Gioconda Belli est surtout connue en sa qualité de poète et d’écrivaine. Sa plume, comme sa vie, elle l’a mise au service de la révolution. Membre active du Front Sandiniste de Libération Nationale (FSLN) dès 1970, elle a participé activement, neuf ans plus tard, au renversement de la dictature de Somoza.

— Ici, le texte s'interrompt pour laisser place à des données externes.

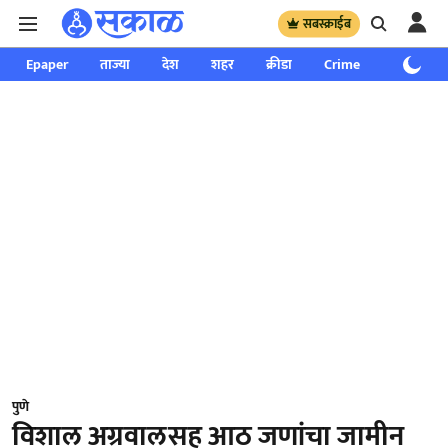
सबस्क्राईब
Epaper
ताज्या
देश
शहर
क्रीडा
Crime
साप्ताहिक
पुणे
विशाल अग्रवालसह आठ जणांचा जामीन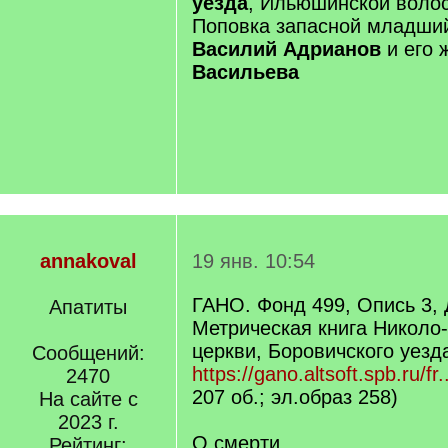
уезда
, Ильюшинской волос
Поповка запасной младши
Василий Адрианов
и его 
Васильева
annakoval
19 янв. 10:54
ГАНО. Фонд 499, Опись 3, 
Апатиты
Метрическая книга Никол
церкви, Боровичского уезда
Сообщений:
https://gano.altsoft.spb.ru/fr.
2470
207 об.; эл.образ 258)
На сайте с
2023 г.
О смерти
Рейтинг: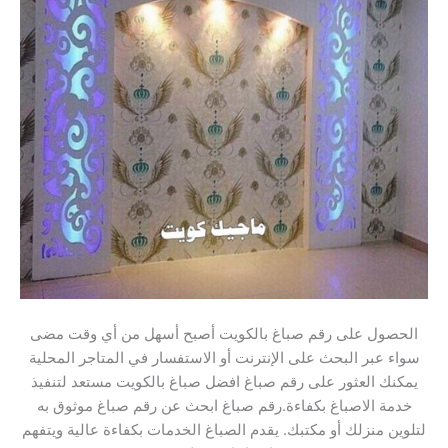
الحصول على رقم صباغ بالكويت أصبح أسهل من أي وقت مضى
سواء عبر البحث على الإنترنت أو الاستفسار في المتاجر المحلية
يمكنك العثور على رقم صباغ افضل صباغ بالكويت مستعد لتنفيذ
خدمة الاصباغ بكفاءة.رقم صباغ ابحث عن رقم صباغ موثوق به
لتلوين منزلك أو مكتبك. يقدم الصباغ الخدمات بكفاءة عالية ويتفهم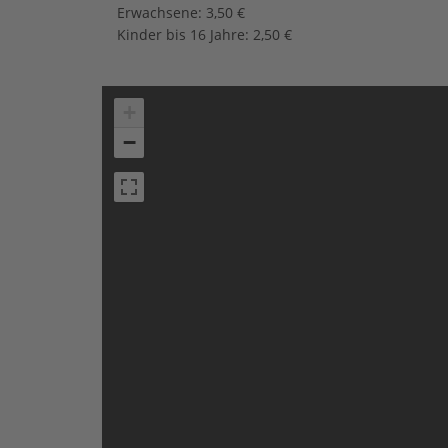
Erwachsene: 3,50 €
Kinder bis 16 Jahre: 2,50 €
+
−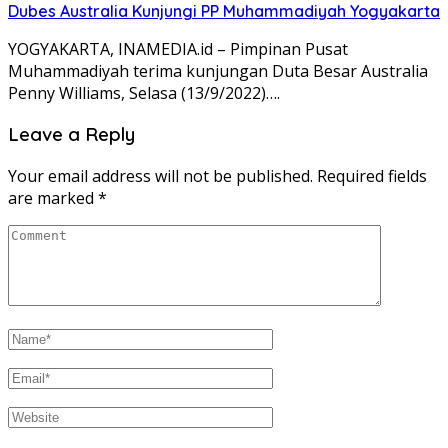
Dubes Australia Kunjungi PP Muhammadiyah Yogyakarta
YOGYAKARTA, INAMEDIA.id – Pimpinan Pusat
Muhammadiyah terima kunjungan Duta Besar Australia
Penny Williams, Selasa (13/9/2022)….
Leave a Reply
Your email address will not be published.
Required fields
are marked
*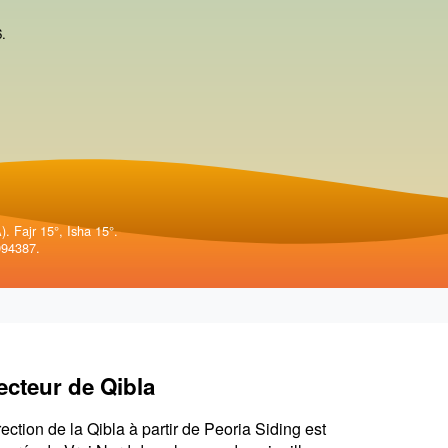
6
.
. Fajr 15°, Isha 15°.
994387.
ecteur de Qibla
rection de la Qibla à partir de Peoria Siding est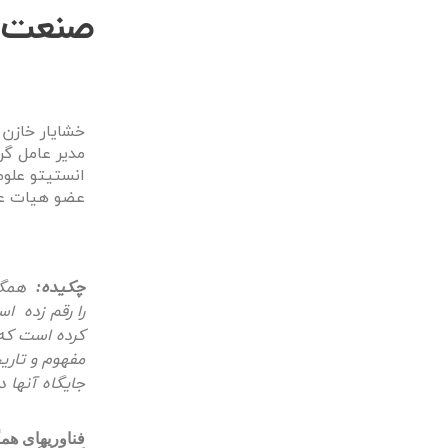
صنعت؛ 
خشایار خازن
انستیتو علوم 
عضو هیات عل
چکیده:
همگرا
را رقم زده ا
کرده است که 
مفهوم و تاری
جایگاه آنها 
فناوری­های هم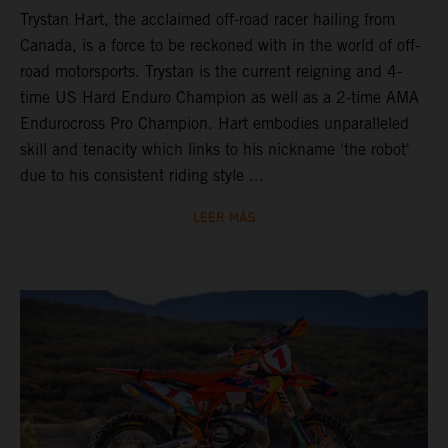
Trystan Hart, the acclaimed off-road racer hailing from
Canada, is a force to be reckoned with in the world of off-
road motorsports. Trystan is the current reigning and 4-
time US Hard Enduro Champion as well as a 2-time AMA
Endurocross Pro Champion. Hart embodies unparalleled
skill and tenacity which links to his nickname 'the robot'
due to his consistent riding style ...
LEER MÁS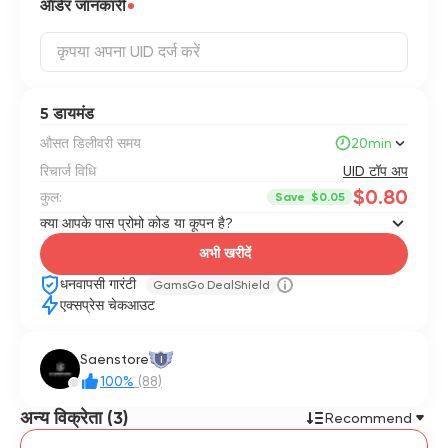
ऑर्डर जानकारी
5 डायमंड
औसत डिलीवरी समय
20min
रिचार्ज विधि
UID टॉप अप
$0.80
कुल:
Save
$0.05
क्या आपके पास प्रोमो कोड या कूपन है?
अभी खरीदें
धनवापसी गारंटी
GamsGo DealShield
एक्सप्रेस चेकआउट
Saenstore
I
100%
(88)
अन्य विक्रेता (3)
Recommend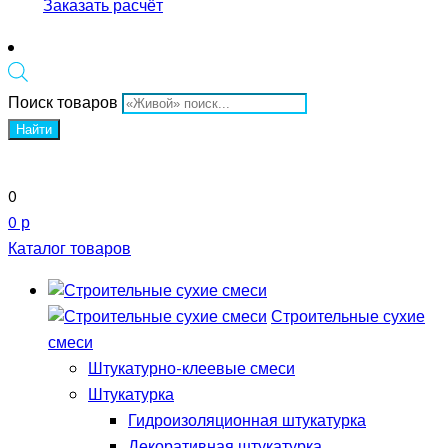
Заказать расчёт
Поиск товаров
Найти
0
0 р
Каталог товаров
Строительные сухие
смеси
Штукатурно-клеевые смеси
Штукатурка
Гидроизоляционная штукатурка
Декоративная штукатурка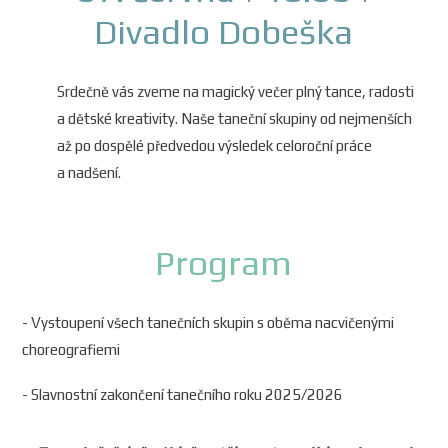
Divadlo Dobeška
Srdečně vás zveme na magický večer plný tance, radosti
a dětské kreativity. Naše taneční skupiny od nejmenších
až po dospělé předvedou výsledek celoroční práce
a nadšení.
Program
- Vystoupení všech tanečních skupin s oběma nacvičenými
choreografiemi
- Slavnostní zakončení tanečního roku 2025/2026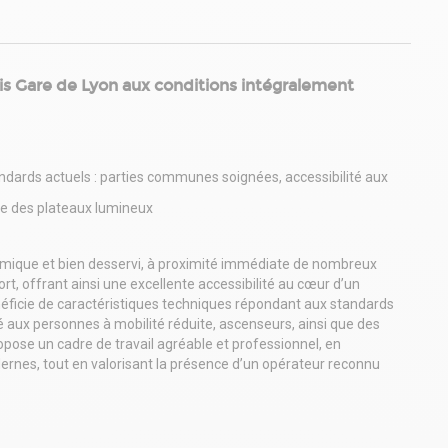
is Gare de Lyon aux conditions intégralement
ndards actuels : parties communes soignées, accessibilité aux
ue des plateaux lumineux
mique et bien desservi, à proximité immédiate de nombreux
t, offrant ainsi une excellente accessibilité au cœur d’un
 bénéficie de caractéristiques techniques répondant aux standards
é aux personnes à mobilité réduite, ascenseurs, ainsi que des
pose un cadre de travail agréable et professionnel, en
ernes, tout en valorisant la présence d’un opérateur reconnu
ur les occupants.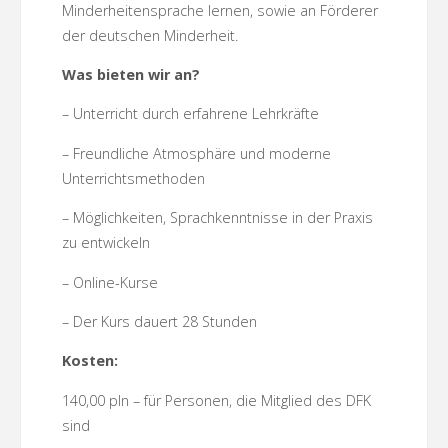
Minderheitensprache lernen, sowie an Förderer
der deutschen Minderheit.
Was bieten wir an?
– Unterricht durch erfahrene Lehrkräfte
– Freundliche Atmosphäre und moderne
Unterrichtsmethoden
– Möglichkeiten, Sprachkenntnisse in der Praxis
zu entwickeln
– Online-Kurse
– Der Kurs dauert 28 Stunden
Kosten:
140,00 pln – für Personen, die Mitglied des DFK
sind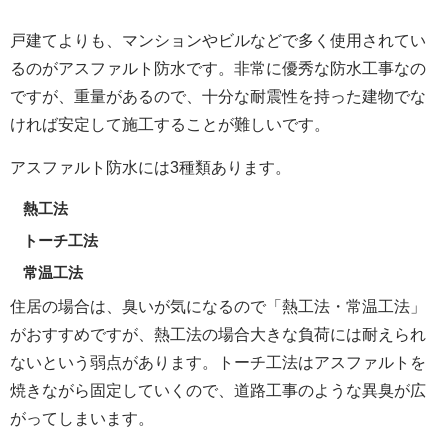
戸建てよりも、マンションやビルなどで多く使用されてい
るのがアスファルト防水です。非常に優秀な防水工事なの
ですが、重量があるので、十分な耐震性を持った建物でな
ければ安定して施工することが難しいです。
アスファルト防水には3種類あります。
熱工法
トーチ工法
常温工法
住居の場合は、臭いが気になるので「熱工法・常温工法」
がおすすめですが、熱工法の場合大きな負荷には耐えられ
ないという弱点があります。トーチ工法はアスファルトを
焼きながら固定していくので、道路工事のような異臭が広
がってしまいます。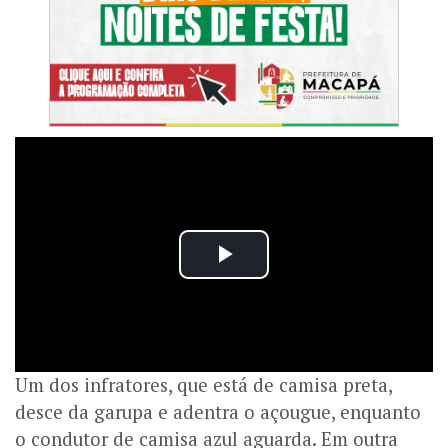
Um dos infratores, que está de camisa preta,
desce da garupa e adentra o açougue, enquanto
o condutor de camisa azul aguarda.
Em outra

Issue d’une famille bourgeoise, Gioconda Belli va très rapidement s’affirmer en tant que femme, indépendante et fière de sa féminité. Toute sa vie durant, elle refusera les carcans de la conception patriarcale du couple et assumera ses désirs, ses amours, divers, parfois rudes, mais toujours authentiques. Sa conception de la famille, profondément ancrée dans la libre émancipation de chacun de ses membres dans un cadre de solidarité et non de rapports de pouvoir, est sa première rupture avec la société bourgeoise dans laquelle elle a grandit.

Dans ses «Mémoires d’amour et de guerre»1, elle raconte sa vie de militante, qui débute à 21 ans lorsqu’elle rejoint le FSLN dans la clandestinité. Elle évoque la difficile lutte menée par les sandinistes, la répression, l’exile, la perte de camarades chers, mais aussi l’exaltation de mener un combat pour des idéaux qui l’ont à jamais transformée, la joie de retourner avec ses filles à Managua, enfin libérée de la tyrannie. Elle parle aussi beaucoup d’amour, de ces hommes qu’elle a tant aimé, Marcos, Sergio, Modesto, Charlie…

Et quand bien même la lente et douloureuse dérive du FSLN, sous la direction des frères Ortega, l’a profondément blessée, Gioconda Belli ne renie rien de son passé. «L’important n’est pas de voir tous ses rêves accomplis, mais de les poursuivre, de les harceler, de les rêver».

Erik GROBET

  1. Gioconda Belli, Le Pays que j’ai dans la peau – Mémoires d’amour et de guerre, Bibliophane, Paris, 2003.